2024/12/26 加筆修正しました。この話は前半が回想、後半が現在となっております。

ロキが知覚したのは、眩しい光と、鋭い痛みだった。


「……?」


目の前には、尻餅を着いたカルの姿がある。痛みの原因を探そうとして、背中が熱を持っていることに気付き、自分がどうしてこんな状況になっているのかを思い出した。


――ああ、そうだ。カル殿下が屍に狙われていたから。


カルが尻餅を着いているのは、自分が突き飛ばしたせいだと、記憶を辿って納得する。ぐげ、と気味の悪い呻き声のような声がして、背中にさらに痛みが走る。ぶち、と音がする。噛み千切られている、と悟った。


「ろ、ロキ……!」


カルが、ほとんどまともに呼んだことも無いようなロキの名を呼んでいる。でもロキは、一刻も早くこの屍を仕留める方法を考えた。周囲を見回して、大人がいないことを確認する。一番火力が高いのは、と考えて、ソルが目に留まる。


「ソルッ!!」


すっかり蒼褪めたソルが一歩、近付いてくる。


ああ、はやく、かるとえりおをあんぜんなばしょへ。


ロキ自身の思考にとどまっているものは、他には、もう、強烈な熱さと痛みだけで、痛い、と言って泣き叫んでいないのが不思議なくらいで。いや、思考はむしろ恐ろしいほどクリアだった。


「俺ごと焼け、こいつは俺が止めるから」

「な、何言ってんの!?」


屍がソルの声に反応してそちらを向こうとする。ロキはそれを抑え込むために上半身を捻った。ああ、痛い、痛い、いたい。無理な大勢だから余計に、いや、傷口がミチ、と音をさせて広がった気がする、いたい、いたい、あつい、いたい。


「早く」

「ッ」


あまりにもロキが落ち着いているから、ソルは蒼褪めたまま、その指示に従う。ソルが指示に従ったらロキは焼けてしまうのに、カルは動かないし、ソルは指示に従うしかない。ソルの手の平に魔力が集まっていく。カルは気が付いてやめろ、と言ったけれども、カルがその場を動けないでいるからこうなっていると分からないほど愚かでもない。カルは立ち上がろうとするが、腰が抜けて動けなかった。


目に涙が浮かぶ。足、動け、早く、立て、さがれ。

次に取るべき行動は分かっている。けれども、ほとんど面識がなかったとはいえ、自分の目の前で同い年の誰かを貪る血と肉と脂の塊は、生理的嫌悪を呼び起こすには十分すぎる存在だった。

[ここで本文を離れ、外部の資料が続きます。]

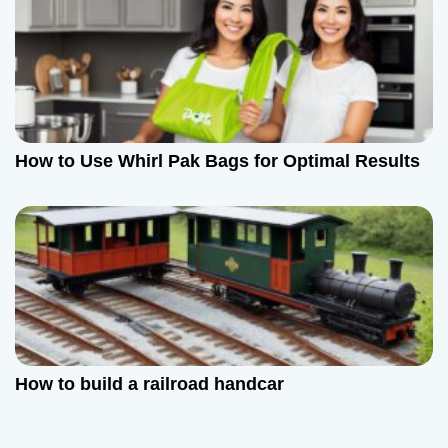
How to Use Whirl Pak Bags for Optimal Results
How to build a railroad handcar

ガクガクと震えるカルをロキは小さく笑みを浮かべて見つめる。大丈夫だ、貴方に危害は加えさせない、と。


「淘汰の炎よ、邪悪を焼き払え! 【クリムゾン・フレア】」


ソルの詠唱と同時に、紅の炎がロキと屍を包み込んだ。ソルが持てる魔力を最大限攻撃に向けたものなのだろう、高い魔術耐性を持っているはずのロキの身体が焼け始め、髪の毛に燃え移った炎の先から嫌悪感を催すたんぱく質の焼け焦げる臭いがし始めた。


教員たちが駆け寄ってくるのが見える。ヘンドラが放った氷の魔術がロキを包み込み、ロキに抑え込まれることで動けなくなっていた屍が炎の付いたままの状態で解放されて走り回ろうとする。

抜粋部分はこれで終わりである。